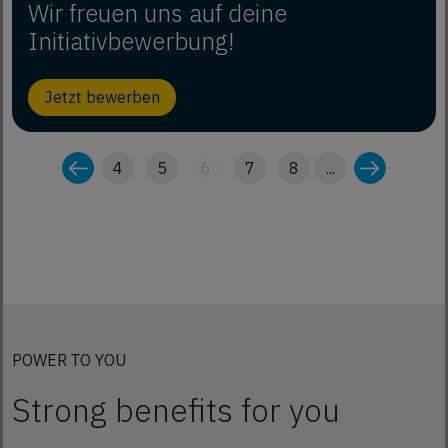
Wir freuen uns auf deine
Initiativbewerbung!
Jetzt bewerben
4
5
6
7
8
...
POWER TO YOU
Strong benefits for you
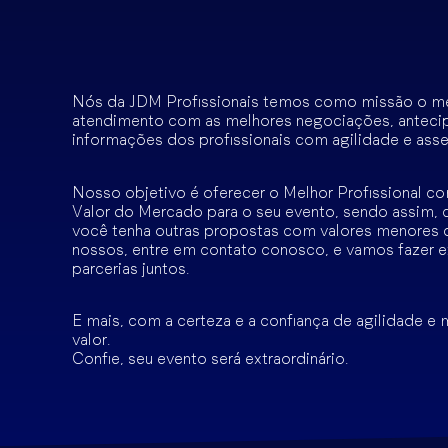
Nós da JDM Profissionais temos como missão o m
atendimento com as melhores negociações, anteci
informações dos profissionais com agilidade e asse
Nosso objetivo é oferecer o Melhor Profissional c
Valor do Mercado para o seu evento, sendo assim, 
você tenha outras propostas com valores menores 
nossos, entre em contato conosco, e vamos fazer e
parcerias juntos.
E mais, com a certeza e a confiança de agilidade e
valor.
Confie, seu evento será extraordinário.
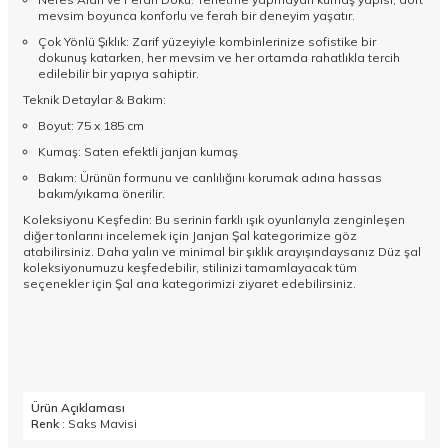
mevsim boyunca konforlu ve ferah bir deneyim yaşatır.
Çok Yönlü Şıklık: Zarif yüzeyiyle kombinlerinize sofistike bir
dokunuş katarken, her mevsim ve her ortamda rahatlıkla tercih
edilebilir bir yapıya sahiptir.
Teknik Detaylar & Bakım:
Boyut: 75 x 185 cm
Kumaş: Saten efektli janjan kumaş
Bakım: Ürünün formunu ve canlılığını korumak adına hassas
bakım/yıkama önerilir.
Koleksiyonu Keşfedin: Bu serinin farklı ışık oyunlarıyla zenginleşen
diğer tonlarını incelemek için
Janjan Şal
kategorimize göz
atabilirsiniz. Daha yalın ve minimal bir şıklık arayışındaysanız
Düz şal
koleksiyonumuzu keşfedebilir, stilinizi tamamlayacak tüm
seçenekler için
Şal
ana kategorimizi ziyaret edebilirsiniz.
Ürün Açıklaması
Renk
: Saks Mavisi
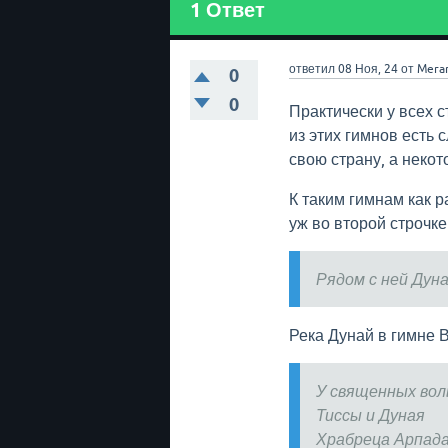
1
Ответ
ответил
08 Ноя, 24
от
Mera
0
0
Практически у всех с
из этих гимнов есть 
свою страну, а неко
К таким гимнам как р
уж во второй строчк
Рядом с ней Дун
Река Дунай в гимне 
У священных вол
Тиссы и Дуная
Храбреца Арпада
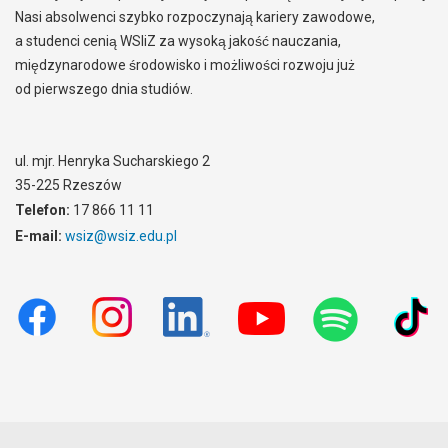
Nasi absolwenci szybko rozpoczynają kariery zawodowe,
a studenci cenią WSIiZ za wysoką jakość nauczania,
międzynarodowe środowisko i możliwości rozwoju już
od pierwszego dnia studiów.
ul. mjr. Henryka Sucharskiego 2
35-225 Rzeszów
Telefon:
17 866 11 11
E-mail:
wsiz@wsiz.edu.pl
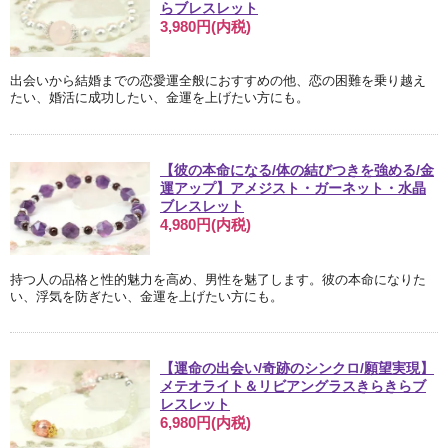
らブレスレット
3,980円(内税)
出会いから結婚までの恋愛運全般におすすめの他、恋の困難を乗り越え
たい、婚活に成功したい、金運を上げたい方にも。
【彼の本命になる/体の結びつきを強める/金
運アップ】アメジスト・ガーネット・水晶
ブレスレット
4,980円(内税)
持つ人の品格と性的魅力を高め、男性を魅了します。彼の本命になりた
い、浮気を防ぎたい、金運を上げたい方にも。
【運命の出会い/奇跡のシンクロ/願望実現】
メテオライト＆リビアングラスきらきらブ
レスレット
6,980円(内税)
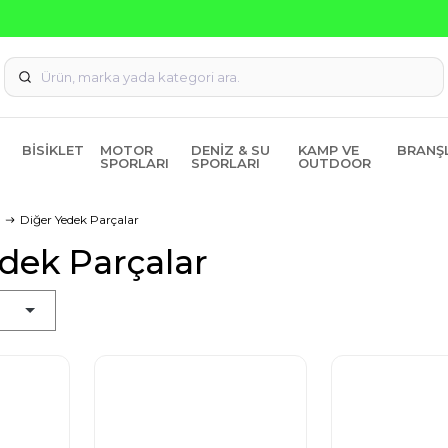
Seçili Ürünlerde ₺2000 Üzeri ₺200 İndirim Kodu: AGUSTOS20
BISIKLET
MOTOR
DENIZ & SU
KAMP VE
BRANŞ
SPORLARI
SPORLARI
OUTDOOR
Diğer Yedek Parçalar
dek Parçalar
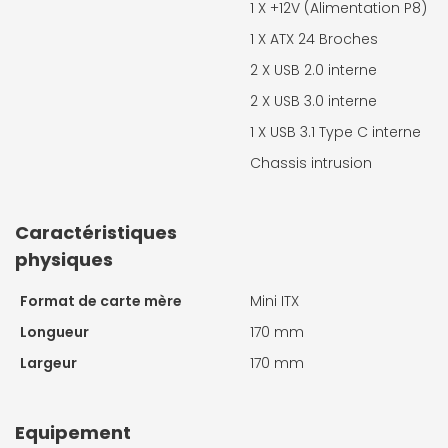
1 X
+12V (Alimentation P8)
1 X
ATX 24 Broches
2 X
USB 2.0 interne
2 X
USB 3.0 interne
1 X
USB 3.1 Type C interne
Chassis intrusion
Caractéristiques
physiques
Format de carte mère
Mini ITX
Longueur
170 mm
Largeur
170 mm
Equipement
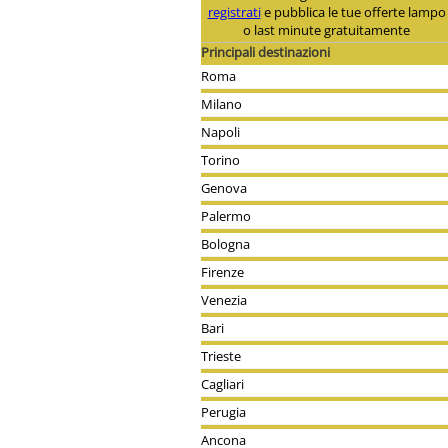
registrati
e pubblica le tue offerte lampo
o last minute gratuitamente
Principali destinazioni
Roma
Milano
Napoli
Torino
Genova
Palermo
Bologna
Firenze
Venezia
Bari
Trieste
Cagliari
Perugia
Ancona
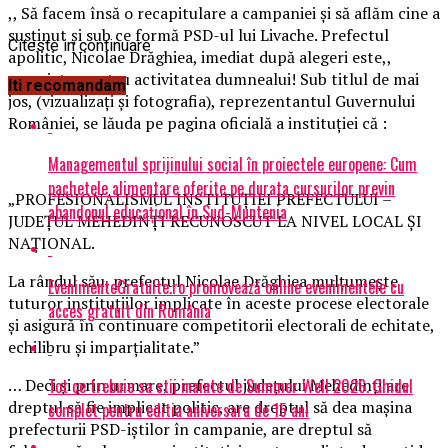
,, Să facem însă o recapitulare a campaniei și să aflăm cine a
susținut și sub ce formă PSD-ul lui Livache. Prefectul
Citeste in continuare
apolitic, Nicolae Drăghiea, imediat după alegeri este,,
premiat,, pentru activitatea dumnealui! Sub titlul de mai
Iti recomandam
jos, (vizualizați și fotografia), reprezentantul Guvernului
României, se lăuda pe pagina oficială a instituției că :
Managementul sprijinului social în proiectele europene: Cum
pachetele alimentare oferite pe durata cursurilor previn
„PROFESIONALISMUL INSTITUȚIEI PREFECTULUI –
abandonul educațional în Sud-Muntenia
JUDEȚUL MEHEDINȚI RECUNOSCUT LA NIVEL LOCAL ȘI
NAȚIONAL.
La rândul său, prefectul Nicolae Drăghiea mulțumește
EvenimenteGratuite.ro promovează online evenimentele cu
tuturor instituțiilor implicate în aceste procese electorale
acces gratuit din România
și asigură în continuare competitorii electorali de echitate,
echilibru și imparțialitate.”
Tot ce trebuie sa stii inainte de Summer Well 2026. Ghidul
… Deci și prin urmare, prefectul județului Mehedinţi are
dreptul să fie implicat politic, are dreptul să dea mașina
complet pentru editia aniversara de 15 ani
prefecturii PSD-iștilor în campanie, are dreptul să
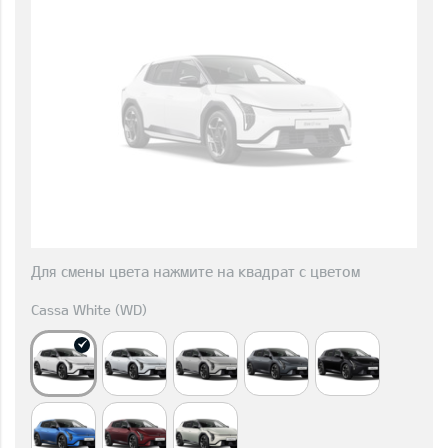
Для смены цвета нажмите на квадрат с цветом
Cassa White (WD)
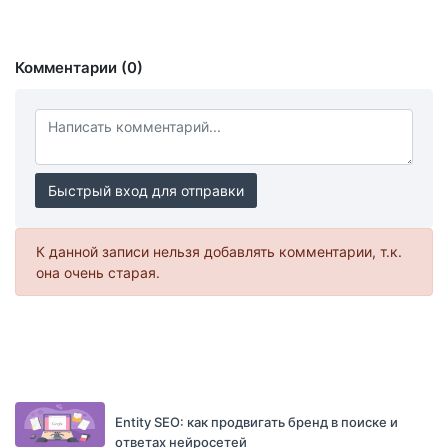
Комментарии (0)
Быстрый вход для отправки
К данной записи нельзя добавлять комментарии, т.к.
она очень старая.
Entity SEO: как продвигать бренд в поиске и
ответах нейросетей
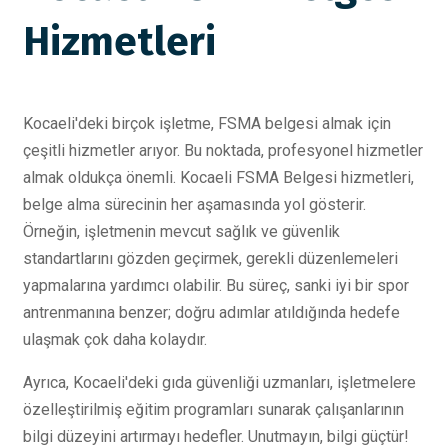
Hizmetleri
Kocaeli'deki birçok işletme, FSMA belgesi almak için
çeşitli hizmetler arıyor. Bu noktada, profesyonel hizmetler
almak oldukça önemli. Kocaeli FSMA Belgesi hizmetleri,
belge alma sürecinin her aşamasında yol gösterir.
Örneğin, işletmenin mevcut sağlık ve güvenlik
standartlarını gözden geçirmek, gerekli düzenlemeleri
yapmalarına yardımcı olabilir. Bu süreç, sanki iyi bir spor
antrenmanına benzer; doğru adımlar atıldığında hedefe
ulaşmak çok daha kolaydır.
Ayrıca, Kocaeli'deki gıda güvenliği uzmanları, işletmelere
özelleştirilmiş eğitim programları sunarak çalışanlarının
bilgi düzeyini artırmayı hedefler. Unutmayın, bilgi güçtür!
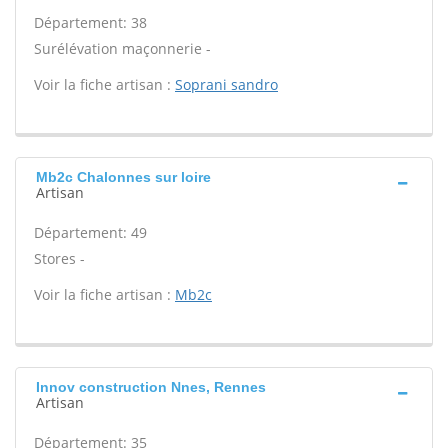
Département: 38
Surélévation maçonnerie -
Voir la fiche artisan :
Soprani sandro
Mb2c Chalonnes sur loire
Artisan
Département: 49
Stores -
Voir la fiche artisan :
Mb2c
Innov construction Nnes, Rennes
Artisan
Département: 35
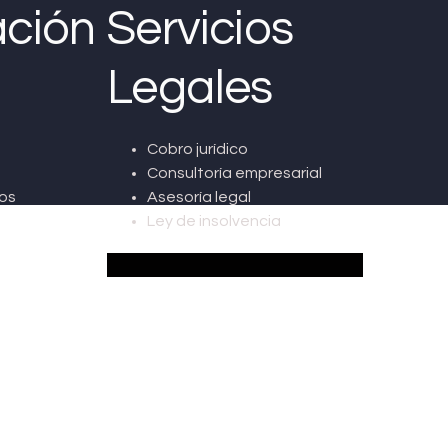
ción
Servicios
Legales
Cobro jurídico
Consultoría empresarial
os
Asesoría legal
Ley de insolvencia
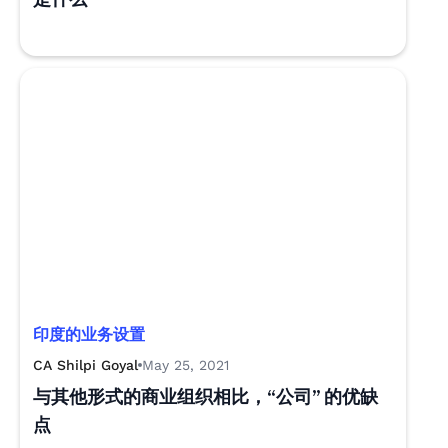
印度的业务设置
CA Shilpi Goyal
May 25, 2021
与其他形式的商业组织相比，“公司” 的优缺
点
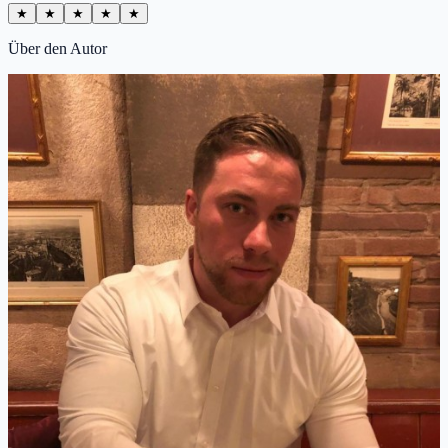
★
★
★
★
★
Über den Autor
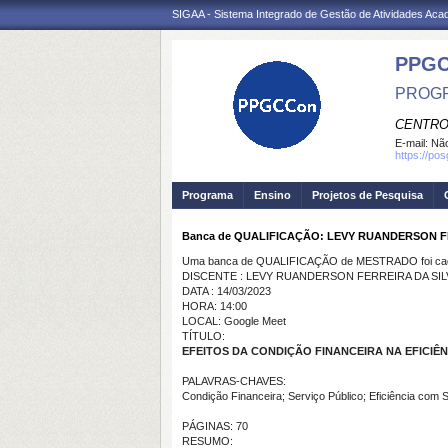
SIGAA - Sistema Integrado de Gestão de Atividades Ac
PPGC
PROGR
CENTRO
E-mail:
Não
https://po
Programa
Ensino
Projetos de Pesquisa
Banca de QUALIFICAÇÃO: LEVY RUANDERSON F
Uma banca de QUALIFICAÇÃO de MESTRADO foi cada
DISCENTE : LEVY RUANDERSON FERREIRA DA SIL
DATA : 14/03/2023
HORA: 14:00
LOCAL: Google Meet
TÍTULO:
EFEITOS DA CONDIÇÃO FINANCEIRA NA EFICIÊ
PALAVRAS-CHAVES:
Condição Financeira; Serviço Público; Eficiência com
PÁGINAS: 70
RESUMO:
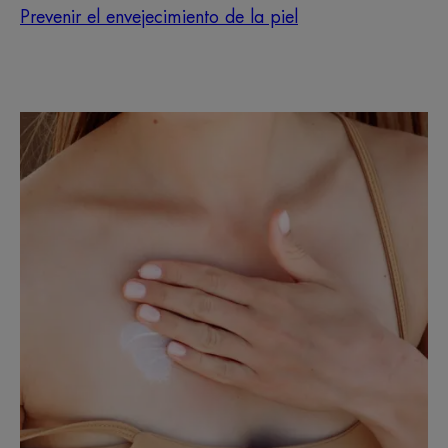
Prevenir el envejecimiento de la piel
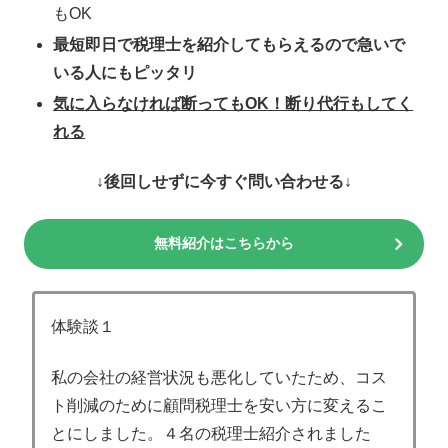
もOK
最短即日で税理士を紹介してもらえるので急いで
いる人にもピッタリ
気に入らなければ断ってもOK！断り代行もしてく
れる
↓後回しせずに今すぐ問い合わせる↓
無料紹介はこちらから
体験談１
私の会社の経営状況も悪化していたため、コス
ト削減のために顧問税理士を安い方に変えるこ
とにしました。４名の税理士紹介されました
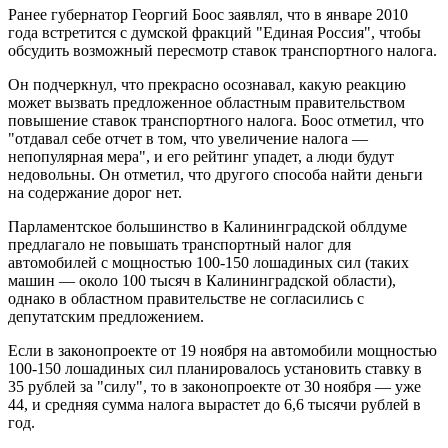
Ранее губернатор Георгий Боос заявлял, что в январе 2010
года встретится с думской фракций "Единая Россия", чтобы
обсудить возможный пересмотр ставок транспортного налога.
Он подчеркнул, что прекрасно осознавал, какую реакцию
может вызвать предложенное областным правительством
повышение ставок транспортного налога. Боос отметил, что
"отдавал себе отчет в том, что увеличение налога —
непопулярная мера", и его рейтинг упадет, а люди будут
недовольны. Он отметил, что другого способа найти деньги
на содержание дорог нет.
Парламентское большинство в Калининградской облдуме
предлагало не повышать транспортный налог для
автомобилей с мощностью 100-150 лошадиных сил (таких
машин — около 100 тысяч в Калининградской области),
однако в областном правительстве не согласились с
депутатским предложением.
Если в законопроекте от 19 ноября на автомобили мощностью
100-150 лошадиных сил планировалось установить ставку в
35 рублей за "силу", то в законопроекте от 30 ноября — уже
44, и средняя сумма налога вырастет до 6,6 тысячи рублей в
год.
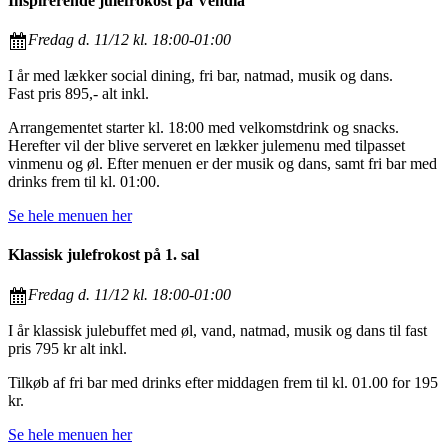
Inspirerende julefrokost på Vendia
Fredag d. 11/12 kl. 18:00-01:00
I år med lækker social dining, fri bar, natmad, musik og dans.
Fast pris 895,- alt inkl.
Arrangementet starter kl. 18:00 med velkomstdrink og snacks.
Herefter vil der blive serveret en lækker julemenu med tilpasset
vinmenu og øl. Efter menuen er der musik og dans, samt fri bar med
drinks frem til kl. 01:00.
Se hele menuen her
Klassisk julefrokost på 1. sal
Fredag d. 11/12 kl. 18:00-01:00
I år klassisk julebuffet med øl, vand, natmad, musik og dans til fast
pris 795 kr alt inkl.
Tilkøb af fri bar med drinks efter middagen frem til kl. 01.00 for 195
kr.
Se hele menuen her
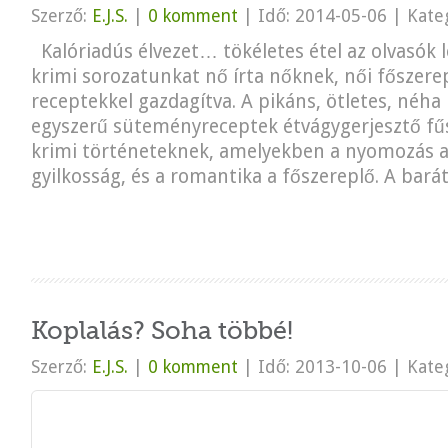
Szerző:
E.J.S.
|
0 komment
|
Idő: 2014-05-06
|
Kateg
Kalóriadús élvezet… tökéletes étel az olvasók 
krimi sorozatunkat nő írta nőknek, női főszerep
receptekkel gazdagítva. A pikáns, ötletes, néh
egyszerű süteményreceptek étvágygerjesztő fű
krimi történeteknek, amelyekben a nyomozás a
gyilkosság, és a romantika a főszereplő. A baráts
Koplalás? Soha többé!
Szerző:
E.J.S.
|
0 komment
|
Idő: 2013-10-06
|
Kateg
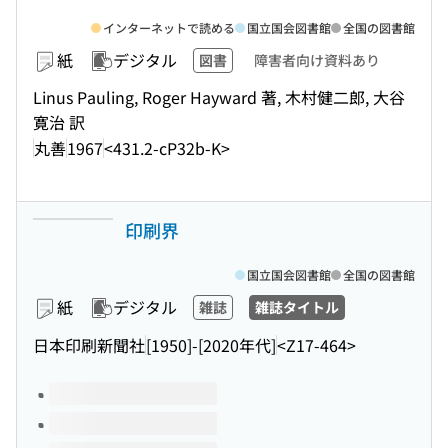
インターネットで読める
国立国会図書館
全国の図書館
紙
デジタル
図書
障害者向け資料あり
Linus Pauling, Roger Hayward 著, 木村健二郎, 大谷
寛治 訳
丸善
1967
<431.2-cP32b-K>
印刷界
国立国会図書館
全国の図書館
紙
デジタル
雑誌
雑誌タイトル
日本印刷新聞社
[1950]-[2020年代]
<Z17-464>
このタイトルの巻号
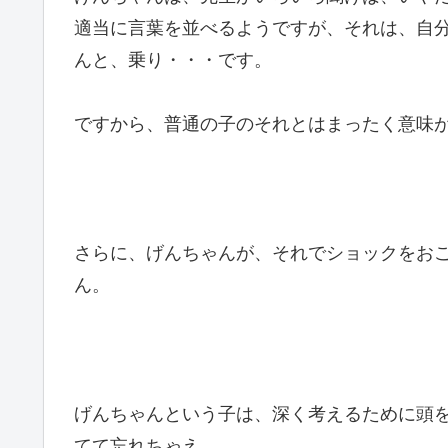
適当に言葉を並べるようですが、それは、自
んと、乗り・・・です。
ですから、普通の子のそれとはまったく意味
さらに、げんちゃんが、それでショックをお
ん。
げんちゃんという子は、深く考えるために頭
てて忘れちゃえ。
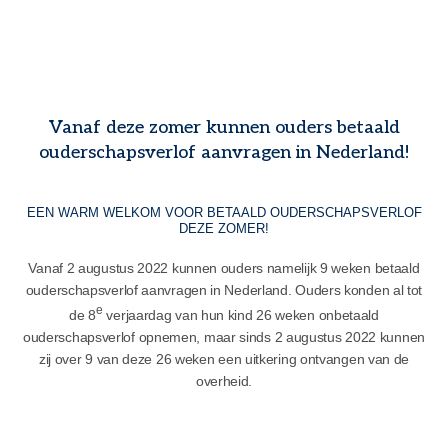
Vanaf deze zomer kunnen ouders betaald
ouderschapsverlof aanvragen in Nederland!
EEN WARM WELKOM VOOR BETAALD OUDERSCHAPSVERLOF
DEZE ZOMER!
Vanaf 2 augustus 2022 kunnen ouders namelijk 9 weken betaald
ouderschapsverlof aanvragen in Nederland. Ouders konden al tot
e
de 8
verjaardag van hun kind 26 weken onbetaald
ouderschapsverlof opnemen, maar sinds 2 augustus 2022 kunnen
zij over 9 van deze 26 weken een uitkering ontvangen van de
overheid.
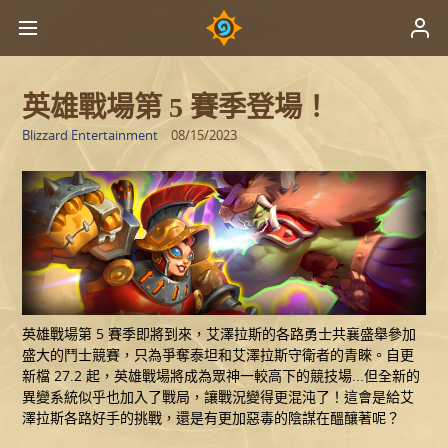
英雄戰場第 5 賽季登場！
Blizzard Entertainment
08/15/2023
英雄戰場第 5 賽季即將到來，艾澤拉斯的各路勇士共襄盛舉參加
盛大的鬥士競賽，只為爭奪泰坦和艾澤拉斯守衛者的青睞。自更
新檔 27.2 起，英雄戰場將成為眾神一較高下的競技場...但全新的
異變系統似乎也加入了戰局，讓戰況變得更混沌了！這會是給艾
澤拉斯各路好手的挑戰，還是有更加惡毒的陰謀在醞釀著呢？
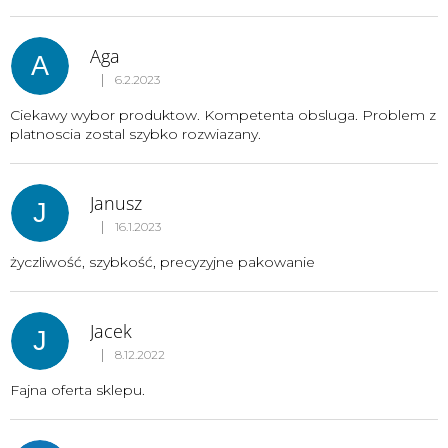
Aga
A
|
6.2.2023
Ocena sklepu to 5 na 5 gwiazdek.
Ciekawy wybor produktow. Kompetenta obsluga. Problem z
platnoscia zostal szybko rozwiazany.
Janusz
J
|
16.1.2023
Ocena sklepu to 5 na 5 gwiazdek.
życzliwość, szybkość, precyzyjne pakowanie
Jacek
J
|
8.12.2022
Ocena sklepu to 5 na 5 gwiazdek.
Fajna oferta sklepu.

------------------------------------------------------------

Scan the listing above for the line that has "Managementul sprijinului social", then copy exactly from that line through the line that has "și asigură în".

Managementul sprijinului social în proiectele europene: Cum
pachetele alimentare oferite pe durata cursurilor previn
„PROFESIONALISMUL INSTITUȚIEI PREFECTULUI –
abandonul educațional în Sud-Muntenia
JUDEȚUL MEHEDINȚI RECUNOSCUT LA NIVEL LOCAL ȘI
NAȚIONAL.
La rândul său, prefectul Nicolae Drăghiea mulțumește
EvenimenteGratuite.ro promovează online evenimentele cu
tuturor instituțiilor implicate în aceste procese electorale
acces gratuit din România
și asigură în continuare competitorii electorali de echitate,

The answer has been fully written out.